Côté iranien, la réponse n’a pas tardé. Les Gardiens de la Révolution ont prévenu que toute attaque contre les infrastructures énergétiques entraînerait la fermeture totale du détroit d’Ormuz - un chokepoint stratégique par lequel transite une part essentielle du pétrole mondial. Ils menacent également de frapper les intérêts énergétiques américains dans toute la région.
Dans le même temps, le prince héritier en exil Reza Pahlavi a appelé Washington et Jérusalem à éviter toute frappe sur les installations énergétiques, redoutant un embrasement incontrôlable.

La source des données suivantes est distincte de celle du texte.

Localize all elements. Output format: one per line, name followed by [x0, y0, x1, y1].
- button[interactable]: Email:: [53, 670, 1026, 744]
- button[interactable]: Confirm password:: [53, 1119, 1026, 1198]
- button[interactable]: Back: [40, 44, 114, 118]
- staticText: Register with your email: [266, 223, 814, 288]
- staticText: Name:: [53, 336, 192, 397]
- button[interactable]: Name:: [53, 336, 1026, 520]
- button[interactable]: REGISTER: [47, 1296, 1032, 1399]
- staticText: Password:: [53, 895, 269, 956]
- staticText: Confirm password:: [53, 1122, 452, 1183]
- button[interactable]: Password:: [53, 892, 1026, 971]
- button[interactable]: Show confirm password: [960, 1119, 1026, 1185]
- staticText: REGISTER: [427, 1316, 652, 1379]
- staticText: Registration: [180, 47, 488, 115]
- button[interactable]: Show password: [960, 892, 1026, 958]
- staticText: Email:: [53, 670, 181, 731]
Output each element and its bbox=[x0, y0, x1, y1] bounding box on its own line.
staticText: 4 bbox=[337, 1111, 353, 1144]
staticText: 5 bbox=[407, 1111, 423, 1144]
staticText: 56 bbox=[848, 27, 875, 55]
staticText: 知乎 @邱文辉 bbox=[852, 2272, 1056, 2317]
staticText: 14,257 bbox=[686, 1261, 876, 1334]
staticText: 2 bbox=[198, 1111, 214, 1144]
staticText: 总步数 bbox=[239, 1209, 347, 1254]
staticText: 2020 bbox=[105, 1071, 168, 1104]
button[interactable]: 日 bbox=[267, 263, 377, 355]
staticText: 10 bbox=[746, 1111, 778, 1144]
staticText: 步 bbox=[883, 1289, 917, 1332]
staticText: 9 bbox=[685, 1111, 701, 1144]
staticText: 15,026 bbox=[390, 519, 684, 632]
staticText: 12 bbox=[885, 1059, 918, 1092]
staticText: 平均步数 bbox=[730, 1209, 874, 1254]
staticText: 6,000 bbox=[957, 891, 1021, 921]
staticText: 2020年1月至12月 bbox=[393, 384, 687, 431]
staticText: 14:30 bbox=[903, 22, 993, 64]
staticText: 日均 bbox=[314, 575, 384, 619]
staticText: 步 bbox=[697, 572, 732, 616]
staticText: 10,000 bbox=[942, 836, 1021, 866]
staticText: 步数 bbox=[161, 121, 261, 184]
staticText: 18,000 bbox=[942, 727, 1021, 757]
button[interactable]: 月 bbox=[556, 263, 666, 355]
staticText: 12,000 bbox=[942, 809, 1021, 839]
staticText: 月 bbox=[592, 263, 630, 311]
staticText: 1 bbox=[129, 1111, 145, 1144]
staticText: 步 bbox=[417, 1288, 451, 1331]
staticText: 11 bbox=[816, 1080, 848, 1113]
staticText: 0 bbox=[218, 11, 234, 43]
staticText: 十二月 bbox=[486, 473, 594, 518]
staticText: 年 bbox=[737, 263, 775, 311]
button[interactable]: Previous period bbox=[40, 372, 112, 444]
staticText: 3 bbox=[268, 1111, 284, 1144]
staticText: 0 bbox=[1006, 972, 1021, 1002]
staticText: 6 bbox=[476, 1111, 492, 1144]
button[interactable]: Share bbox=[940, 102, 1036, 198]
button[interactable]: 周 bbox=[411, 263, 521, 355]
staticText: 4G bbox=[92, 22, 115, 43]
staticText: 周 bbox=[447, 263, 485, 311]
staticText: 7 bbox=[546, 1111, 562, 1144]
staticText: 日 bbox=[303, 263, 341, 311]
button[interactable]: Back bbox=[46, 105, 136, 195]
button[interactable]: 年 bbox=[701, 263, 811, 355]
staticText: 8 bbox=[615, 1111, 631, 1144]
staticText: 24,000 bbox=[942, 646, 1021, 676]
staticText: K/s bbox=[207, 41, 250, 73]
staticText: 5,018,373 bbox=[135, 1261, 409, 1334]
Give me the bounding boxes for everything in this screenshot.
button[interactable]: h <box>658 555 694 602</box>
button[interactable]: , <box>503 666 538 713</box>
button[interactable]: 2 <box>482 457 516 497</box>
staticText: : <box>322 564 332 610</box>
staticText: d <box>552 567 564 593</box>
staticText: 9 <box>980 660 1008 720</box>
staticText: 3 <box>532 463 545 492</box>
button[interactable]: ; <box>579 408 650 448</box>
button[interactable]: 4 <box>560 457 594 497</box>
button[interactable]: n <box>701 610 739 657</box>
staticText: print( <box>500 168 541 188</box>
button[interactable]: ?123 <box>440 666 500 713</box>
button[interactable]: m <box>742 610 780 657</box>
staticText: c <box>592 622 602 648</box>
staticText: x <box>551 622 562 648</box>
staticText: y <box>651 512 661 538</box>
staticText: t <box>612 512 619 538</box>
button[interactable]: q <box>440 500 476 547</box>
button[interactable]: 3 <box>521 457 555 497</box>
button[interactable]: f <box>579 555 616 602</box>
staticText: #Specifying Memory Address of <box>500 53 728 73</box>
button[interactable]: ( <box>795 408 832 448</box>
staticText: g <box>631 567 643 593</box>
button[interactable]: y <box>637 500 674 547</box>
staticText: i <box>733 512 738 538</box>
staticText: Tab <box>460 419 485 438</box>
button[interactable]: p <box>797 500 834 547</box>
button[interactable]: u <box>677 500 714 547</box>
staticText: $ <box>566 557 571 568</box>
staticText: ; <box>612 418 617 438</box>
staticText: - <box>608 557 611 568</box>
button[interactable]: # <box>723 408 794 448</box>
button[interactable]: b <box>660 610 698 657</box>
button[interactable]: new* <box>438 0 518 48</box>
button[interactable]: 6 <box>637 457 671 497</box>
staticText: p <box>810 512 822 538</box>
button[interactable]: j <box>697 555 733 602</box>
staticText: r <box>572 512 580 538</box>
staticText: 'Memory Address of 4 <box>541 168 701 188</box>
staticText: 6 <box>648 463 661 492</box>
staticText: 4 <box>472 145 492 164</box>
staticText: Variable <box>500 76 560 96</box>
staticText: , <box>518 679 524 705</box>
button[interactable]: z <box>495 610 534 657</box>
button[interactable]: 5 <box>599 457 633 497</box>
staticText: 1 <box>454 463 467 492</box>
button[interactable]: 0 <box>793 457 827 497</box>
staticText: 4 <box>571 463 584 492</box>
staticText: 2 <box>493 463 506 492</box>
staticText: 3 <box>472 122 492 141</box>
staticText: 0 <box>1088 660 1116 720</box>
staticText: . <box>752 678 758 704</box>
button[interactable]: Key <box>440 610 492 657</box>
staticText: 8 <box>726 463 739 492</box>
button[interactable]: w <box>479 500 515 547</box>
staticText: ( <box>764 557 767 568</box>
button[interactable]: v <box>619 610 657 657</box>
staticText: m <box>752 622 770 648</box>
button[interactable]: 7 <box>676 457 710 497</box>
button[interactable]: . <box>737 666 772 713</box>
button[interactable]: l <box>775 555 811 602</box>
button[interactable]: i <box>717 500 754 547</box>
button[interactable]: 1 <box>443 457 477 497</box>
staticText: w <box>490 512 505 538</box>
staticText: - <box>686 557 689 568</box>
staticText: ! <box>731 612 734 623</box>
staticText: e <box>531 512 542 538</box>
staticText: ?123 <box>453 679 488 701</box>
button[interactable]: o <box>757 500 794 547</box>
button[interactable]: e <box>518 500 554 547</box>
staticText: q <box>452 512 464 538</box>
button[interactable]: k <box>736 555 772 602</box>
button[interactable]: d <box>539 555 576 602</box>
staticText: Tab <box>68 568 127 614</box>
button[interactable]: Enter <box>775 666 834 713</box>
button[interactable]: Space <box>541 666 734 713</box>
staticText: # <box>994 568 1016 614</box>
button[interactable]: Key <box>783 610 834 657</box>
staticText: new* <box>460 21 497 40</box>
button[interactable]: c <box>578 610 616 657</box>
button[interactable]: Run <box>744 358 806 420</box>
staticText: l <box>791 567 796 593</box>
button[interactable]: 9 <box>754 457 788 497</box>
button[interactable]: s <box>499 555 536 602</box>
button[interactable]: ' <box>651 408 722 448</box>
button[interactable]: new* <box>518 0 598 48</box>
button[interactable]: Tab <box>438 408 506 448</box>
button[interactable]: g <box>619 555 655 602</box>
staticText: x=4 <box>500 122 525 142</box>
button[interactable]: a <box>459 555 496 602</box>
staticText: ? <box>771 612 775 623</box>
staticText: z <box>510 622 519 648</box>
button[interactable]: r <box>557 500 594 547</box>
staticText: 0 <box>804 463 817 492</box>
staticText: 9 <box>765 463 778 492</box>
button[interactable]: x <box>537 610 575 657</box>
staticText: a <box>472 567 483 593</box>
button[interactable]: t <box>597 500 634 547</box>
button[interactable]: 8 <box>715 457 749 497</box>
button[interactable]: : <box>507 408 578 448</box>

Les inquiétudes sont partagées dans le Golfe. Selon des informations du The Wall Street Journal, plusieurs États arabes ont averti l’administration américaine qu’une telle escalade pourrait exposer leurs propres infrastructures - pétrole, eau, dessalement - à des représailles directes, avec un effet domino sur l’économie mondiale.
La réalité stratégique est complexe. La mobilisation militaire américaine dans la région est déjà massive, avec des moyens navals, aériens et de défense déployés à un niveau élevé. Une frappe généralisée contre les infrastructures iraniennes pourrait déclencher une guerre régionale ouverte, impliquant non seulement l’Iran, mais aussi ses relais - du Liban au Golfe.
Trump se retrouve ainsi face à un dilemme classique… mais à sa manière : frapper fort et risquer l’escalade, ou temporiser au risque de paraître hésitant.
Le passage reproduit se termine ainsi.